The first and most obvious risk to mitigate is the threat of data breaches. The theft of corporate data is both more common and more costly than many business leadership teams may realize. From the theft of intellectual property to the damage to corporate reputations, these security incidents can impact you for years. In the US, the average cost of one data breach is $3.92 million. In the first six months of 2019, hackers exposed more than 4.1 billion records.
The good news, if you have data in the cloud, is that these breaches did not occur at the cloud level. These security incidents were primarily housed within on-premises server rooms at major corporations. The reality is that the cloud remains safer than on-prem; cloud vendors provide extensive security coverage of their assets and update them constantly. However, businesses with in-house data storage remain at risk of a data breach.
When computer assets are set up improperly, it leaves IT networks vulnerable to malicious activity. From default settings left unchanged to disabled security controls to unpatched servers, organizations remain at risk. As corporations create multi-cloud environments, the complexities of managing these networks may cause IT administrators to miss critical settings.
Since cloud deployment is all about speed, automation, and an easy end-user experience, it is easy for technology teams to go on autopilot. Once the data hits the cloud provider’s server room, it is safe. But what happens to the data at rest and in transit on the corporate network? Network managers must properly instigate change control protocols to ensure the security of their on-premise data as well as on the devices that access it.
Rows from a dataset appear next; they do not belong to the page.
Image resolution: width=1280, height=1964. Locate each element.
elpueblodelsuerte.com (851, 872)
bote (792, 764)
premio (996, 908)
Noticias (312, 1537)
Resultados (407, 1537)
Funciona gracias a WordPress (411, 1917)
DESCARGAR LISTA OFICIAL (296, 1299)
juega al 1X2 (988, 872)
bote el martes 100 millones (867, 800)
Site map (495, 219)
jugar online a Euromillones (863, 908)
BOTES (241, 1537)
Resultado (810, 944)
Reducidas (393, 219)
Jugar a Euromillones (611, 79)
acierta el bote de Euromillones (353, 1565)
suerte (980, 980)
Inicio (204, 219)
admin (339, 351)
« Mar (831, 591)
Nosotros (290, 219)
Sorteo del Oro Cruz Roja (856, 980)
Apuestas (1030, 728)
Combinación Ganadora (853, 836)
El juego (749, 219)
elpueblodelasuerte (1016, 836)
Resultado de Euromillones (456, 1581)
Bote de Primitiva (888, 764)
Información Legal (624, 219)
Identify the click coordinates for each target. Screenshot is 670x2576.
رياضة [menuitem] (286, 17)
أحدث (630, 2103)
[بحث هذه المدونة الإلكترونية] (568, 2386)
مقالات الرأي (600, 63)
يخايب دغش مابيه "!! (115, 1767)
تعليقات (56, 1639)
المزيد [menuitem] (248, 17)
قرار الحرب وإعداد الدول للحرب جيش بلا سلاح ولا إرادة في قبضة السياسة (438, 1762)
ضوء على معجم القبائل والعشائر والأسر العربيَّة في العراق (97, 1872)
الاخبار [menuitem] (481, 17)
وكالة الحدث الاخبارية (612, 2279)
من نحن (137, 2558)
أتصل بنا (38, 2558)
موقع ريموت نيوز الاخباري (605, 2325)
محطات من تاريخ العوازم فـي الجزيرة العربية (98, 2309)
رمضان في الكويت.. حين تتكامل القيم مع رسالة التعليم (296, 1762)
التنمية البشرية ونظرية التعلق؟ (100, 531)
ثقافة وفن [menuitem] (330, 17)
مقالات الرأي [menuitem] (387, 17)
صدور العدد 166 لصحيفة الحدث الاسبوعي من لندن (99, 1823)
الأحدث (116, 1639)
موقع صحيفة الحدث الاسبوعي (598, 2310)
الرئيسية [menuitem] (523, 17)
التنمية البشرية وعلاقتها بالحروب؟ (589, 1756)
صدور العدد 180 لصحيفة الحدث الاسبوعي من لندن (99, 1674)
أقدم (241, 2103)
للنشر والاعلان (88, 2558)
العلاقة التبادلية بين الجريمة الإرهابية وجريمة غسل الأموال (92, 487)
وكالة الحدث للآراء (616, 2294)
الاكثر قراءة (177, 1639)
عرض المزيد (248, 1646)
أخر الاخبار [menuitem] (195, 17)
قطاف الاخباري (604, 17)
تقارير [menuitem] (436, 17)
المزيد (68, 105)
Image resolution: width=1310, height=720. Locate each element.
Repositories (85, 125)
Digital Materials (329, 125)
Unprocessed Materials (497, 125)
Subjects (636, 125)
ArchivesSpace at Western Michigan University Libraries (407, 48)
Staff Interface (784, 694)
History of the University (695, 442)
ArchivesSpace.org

Missing Cloud Security Architectures
While business leadership may have embraced cloud computing as a business strategy, they must ensure the implementation of security protocols on the ground. Cloud computing requires a shared security response. From training employees to embracing security protocols to creating security architecture for the data before it uploads, IT administrators must formulate appropriate cloud security architecture or run the risk of becoming a security statistic.
Credential, Access, and Key Management
Developing the tools and policies necessary to govern your IT strategy is critical to maintaining a secure cloud experience. IT teams must set expectations with employees around the use of digital files, system access, and physical access to corporate hardware and software. Developing internal identity management protocols for both public and private clouds will help keep your devices and on-prem data safer.
The responsibility for data security is shared between you and your cloud provider.
Insecure APIs and Interfaces
The beauty of the cloud is the ability to interface with multiple vendors via application program interfaces (APIs). But the security of these tools is only as good as the vendor that designed the API. Poorly designed code could lead to a data breach.
While most IT leadership work diligently to design security protocols to protect their on-premise and transmitted data, the management and orchestration of security protocols is a shared responsibility between the cloud vendor and their corporate client. While cloud providers remain very secure, can the same be said about your company?